Apologetics: Basic Approaches

There are three basic approaches or schools of what is called “apologetics”

“Numerous weaknesses to each of these arguments have been made.  For our purposes here, the most important one is that none of them necessarily leads to the one true God who has revealed himself uniquely in Scripture and in his Son.  These classical arguments can lead to a general concept of God; but at some point, if these arguments are used, one will need to make the assumption that the God to whom these arguments point is the God of the Bible.”

 

There are three basic approaches or schools of what is called “apologetics.”  This word comes directly from the Greek, which has to do with the idea of giving a defense.  So what is being talked about is how one goes about trying to defend the truth of the Christian faith.  That there are three approaches, however, does not mean that everyone fits neatly into one of them.  People do borrow from each; and while a person might prefer one school over another, it is not uncommon for such a person to grant the value, and even, at times, the necessity, of the others.

The first approach is classical apologetics, which historically has used five arguments for the existence of God.

1.) Cosmological argument—This is the argument from cause to effect.  Every effect, that is, everything that happens, must have an appropriate cause. The only appropriate cause for the existence of everything is God.  No one or nothing else can account for the existence of the universe.

2.) Teleological argument—This is the argument from purpose and design.  That the world is characterized by precise and intricate order and regularity shows that it cannot have come about by chance, that is, by mere mathematical probability.  There must be one who designed the universe to work as it does.  This designer must be God.

3.) Ontological argument—This is the argument from existence.  We are finite and imperfect beings who live in a world that is finite and imperfect.  Nevertheless our minds are able to conceive of a being who is absolutely perfect and infinite.  Because we are able to do this, such a being must exist, and this being is God.

4.) Anthropological or moral argument—This is the argument from the makeup of mankind. People possess both intelligence and a sense of right and wrong.  They can only have these qualities if the being who brought mankind into existence is both intelligent and moral. This intelligent and moral being is God.

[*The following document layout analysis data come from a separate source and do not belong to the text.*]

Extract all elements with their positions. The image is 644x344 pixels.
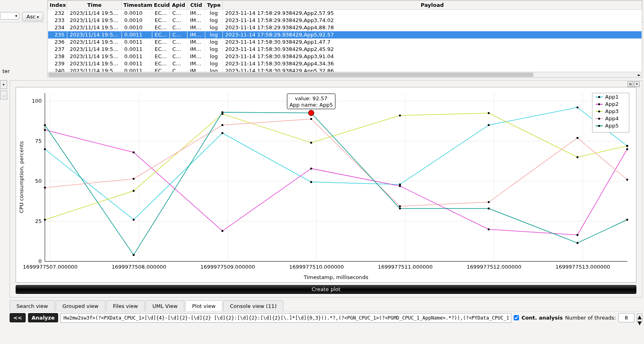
col-header[interactable]: Ctid	[188, 1, 205, 10]
data-point[interactable]	[576, 242, 578, 244]
left-combo[interactable]	[0, 12, 19, 20]
regex-input[interactable]	[61, 313, 511, 323]
data-point[interactable]	[133, 254, 135, 256]
data-point[interactable]	[221, 230, 223, 232]
cell: log	[205, 24, 223, 31]
data-point[interactable]	[488, 229, 490, 231]
data-point[interactable]	[399, 115, 401, 117]
threads-input[interactable]	[618, 313, 634, 322]
side-button-dot[interactable]: …	[0, 91, 7, 99]
table-h-scrollbar[interactable]: ◄ ►	[48, 72, 642, 77]
tab-console-view-11-[interactable]: Console view (11)	[223, 300, 284, 311]
data-point[interactable]	[44, 124, 46, 126]
col-header[interactable]: Apid	[170, 1, 188, 10]
data-point[interactable]	[133, 190, 135, 192]
table-row[interactable]: 2332023/11/14 19:59:…0.0010EC…CO…IMP1log…	[48, 17, 642, 24]
analyze-button[interactable]: Analyze	[28, 313, 58, 322]
log-table[interactable]: IndexTimeTimestampEcuidApidCtidTypePaylo…	[48, 0, 642, 75]
data-point[interactable]	[44, 129, 46, 131]
series-line-App4[interactable]	[45, 119, 627, 206]
data-point[interactable]	[488, 124, 490, 126]
data-point[interactable]	[310, 181, 312, 183]
threads-spinner[interactable]: ▲▼	[637, 314, 642, 322]
data-point[interactable]	[133, 178, 135, 180]
series-line-App3[interactable]	[45, 113, 627, 220]
data-point[interactable]	[399, 208, 401, 210]
legend-label[interactable]: App1	[605, 94, 619, 100]
data-point[interactable]	[576, 107, 578, 109]
tab-grouped-view[interactable]: Grouped view	[56, 300, 105, 311]
legend-label[interactable]: App4	[605, 115, 619, 121]
cell: 2023-11-14 17:58:29.938429,App4,88.78	[223, 24, 642, 31]
svg-point-28	[598, 111, 600, 113]
scroll-right-icon[interactable]: ►	[636, 72, 642, 78]
data-point[interactable]	[626, 179, 628, 181]
spin-up-icon[interactable]: ▲	[637, 314, 642, 320]
cell: log	[205, 60, 223, 67]
side-button-up[interactable]: ▾	[0, 80, 7, 89]
data-point[interactable]	[626, 145, 628, 147]
data-point[interactable]	[133, 219, 135, 221]
legend-label[interactable]: App3	[605, 108, 619, 114]
close-icon[interactable]: ✕	[634, 81, 640, 87]
back-button[interactable]: <<	[10, 313, 26, 322]
tab-uml-view[interactable]: UML View	[145, 300, 184, 311]
cell: IMP1	[188, 53, 205, 60]
data-point[interactable]	[626, 148, 628, 150]
cell: CO…	[170, 46, 188, 53]
cont-analysis-checkbox[interactable]	[514, 315, 519, 320]
col-header[interactable]: Type	[205, 1, 223, 10]
tab-plot-view[interactable]: Plot view	[185, 300, 222, 311]
legend-label[interactable]: App5	[605, 123, 619, 129]
series-line-App1[interactable]	[45, 107, 627, 220]
data-point[interactable]	[626, 219, 628, 221]
data-point[interactable]	[310, 118, 312, 120]
scrollbar-thumb[interactable]	[48, 73, 533, 77]
col-header[interactable]: Timestamp	[122, 1, 152, 10]
chart-area[interactable]: 02550751001699977507.0000001699977508.00…	[16, 87, 636, 283]
data-point[interactable]	[221, 124, 223, 126]
data-point[interactable]	[576, 137, 578, 139]
tab-files-view[interactable]: Files view	[106, 300, 145, 311]
table-row[interactable]: 2362023/11/14 19:59:…0.0011EC…CO…IMP1log…	[48, 38, 642, 46]
svg-text:1699977509.000000: 1699977509.000000	[200, 264, 255, 270]
col-header[interactable]: Time	[67, 1, 122, 10]
sort-order-button[interactable]: Asc	[22, 12, 43, 21]
col-header[interactable]: Ecuid	[152, 1, 170, 10]
chart-svg[interactable]: 02550751001699977507.0000001699977508.00…	[16, 87, 635, 281]
data-point[interactable]	[488, 201, 490, 203]
data-point[interactable]	[44, 219, 46, 221]
table-row[interactable]: 2322023/11/14 19:59:…0.0010EC…CO…IMP1log…	[48, 10, 642, 17]
table-row[interactable]: 2392023/11/14 19:59:…0.0011EC…CO…IMP1log…	[48, 60, 642, 67]
data-point[interactable]	[576, 234, 578, 236]
create-plot-button[interactable]: Create plot	[16, 285, 636, 294]
table-row[interactable]: 2352023/11/14 19:59:…0.0011EC…CO…IMP1log…	[48, 31, 642, 38]
spin-down-icon[interactable]: ▼	[637, 320, 642, 326]
col-header[interactable]: Payload	[223, 1, 642, 10]
table-row[interactable]: 2342023/11/14 19:59:…0.0010EC…CO…IMP1log…	[48, 24, 642, 31]
series-line-App5[interactable]	[45, 112, 627, 255]
data-point[interactable]	[399, 205, 401, 207]
data-point[interactable]	[133, 152, 135, 154]
legend-label[interactable]: App2	[605, 101, 619, 107]
tab-search-view[interactable]: Search view	[10, 300, 55, 311]
data-point[interactable]	[221, 111, 223, 113]
data-point[interactable]	[44, 187, 46, 189]
data-point[interactable]	[221, 132, 223, 134]
data-point[interactable]	[44, 148, 46, 150]
detach-icon[interactable]: ⧉	[628, 81, 633, 87]
col-header[interactable]: Index	[48, 1, 67, 10]
data-point[interactable]	[310, 168, 312, 170]
data-point[interactable]	[399, 185, 401, 187]
table-row[interactable]: 2372023/11/14 19:59:…0.0011EC…CO…IMP1log…	[48, 46, 642, 53]
cell: 235	[48, 31, 67, 38]
cell: IMP1	[188, 31, 205, 38]
data-point[interactable]	[488, 112, 490, 114]
left-side-controls: ▾ …	[0, 80, 8, 101]
highlight-point[interactable]	[308, 110, 314, 116]
data-point[interactable]	[310, 142, 312, 144]
bottom-bar: << Analyze Cont. analysis Number of thre…	[10, 311, 642, 322]
data-point[interactable]	[488, 208, 490, 210]
data-point[interactable]	[576, 156, 578, 158]
table-row[interactable]: 2382023/11/14 19:59:…0.0011EC…CO…IMP1log…	[48, 53, 642, 60]
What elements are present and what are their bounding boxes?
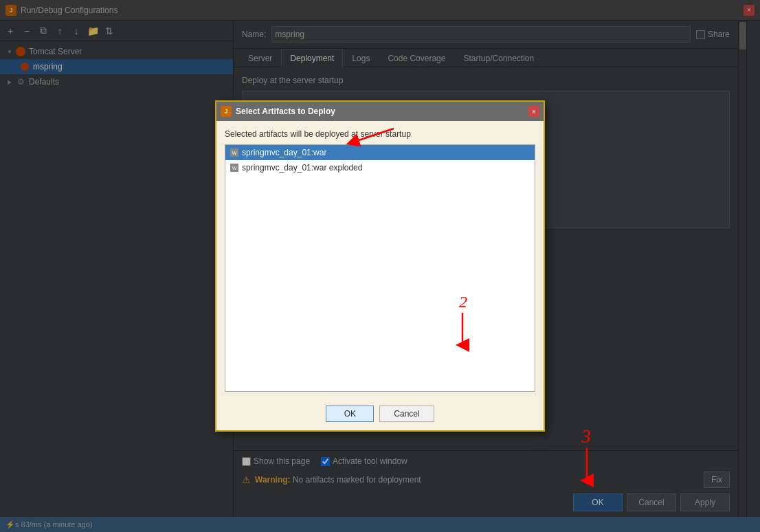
modal-footer: OK Cancel [216,400,544,430]
artifact-war-exploded-label: springmvc_day_01:war exploded [242,163,362,173]
artifact-list: W springmvc_day_01:war W springmvc_day_0… [225,144,535,392]
modal-cancel-btn[interactable]: Cancel [379,406,434,422]
modal-titlebar: J Select Artifacts to Deploy × [216,102,544,121]
modal-logo-icon: J [221,106,232,117]
modal-subtitle: Selected artifacts will be deployed at s… [225,129,535,139]
modal-title-left: J Select Artifacts to Deploy [221,106,335,117]
modal-ok-btn[interactable]: OK [326,406,374,422]
modal-title-text: Select Artifacts to Deploy [236,107,335,116]
artifact-war-label: springmvc_day_01:war [242,148,326,157]
artifact-item-war-exploded[interactable]: W springmvc_day_01:war exploded [225,160,535,175]
select-artifacts-modal: J Select Artifacts to Deploy × Selected … [215,100,545,432]
artifact-war-icon: W [230,148,239,157]
artifact-war-exploded-icon: W [230,163,239,173]
modal-body: Selected artifacts will be deployed at s… [216,121,544,400]
modal-close-btn[interactable]: × [528,106,539,117]
modal-overlay: J Select Artifacts to Deploy × Selected … [0,0,760,532]
artifact-item-war[interactable]: W springmvc_day_01:war [225,145,535,160]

5.) Ethnological or religious argument—This argument appeals to the universality of religious beliefs. Everyone has some form of belief in a deity, even if that deity ends up being another person or even themselves.  For this basic belief in deity to exist (even though such beliefs may be idolatrous), there must be a universal cause for it, and this cause is God.

Numerous weaknesses to each of these arguments have been made.  For our purposes here, the most important one is that none of them necessarily leads to the one true God who has revealed himself uniquely in Scripture and in his Son.  These classical arguments can lead to a general concept of God; but at some point, if these arguments are used, one will need to make the assumption that the God to whom these arguments point is the God of the Bible.

The second approach is evidentialism.  As the name indicates, it is concerned with providing evidences for the truth of Christianity.  Those of this school tend, therefore, to focus on arguments from fulfilled prophecy and miracles, particularly the resurrection of Jesus.  Their initial goal is to show the reasonableness of believing that the Bible’s account of history is trustworthy, and that the prophecies and miracles are credible.  The evidentialist will then go on to make the concluding case that Jesus was indeed God and that one needs to repent of his sin and trust in Christ.

Probably the most common critique of this approach is that it can, even unintentionally, depend too much on human reason and the skill of the one making the case.  No matter how good the presentation might be, one’s acceptance of the gospel is rooted in the work of the Holy Spirit in bringing clarity to the mind and conviction to the heart.  In addition, there is the challenge of trying to overcome biases against the historicity of the Bible.  If someone believes from the beginning of the discussion that there are errors in Scripture and that it is more concerned to relate religious truth than historical truth, it is going to be rather difficult to change such a person’s mind by trying to argue from the Bible itself.  Because of this, sometimes evidentialists will appeal to scientific observations and other arguments from classical apologetics to try to establish some common ground at a more basic level, before moving on to arguments from prophecy and miracles.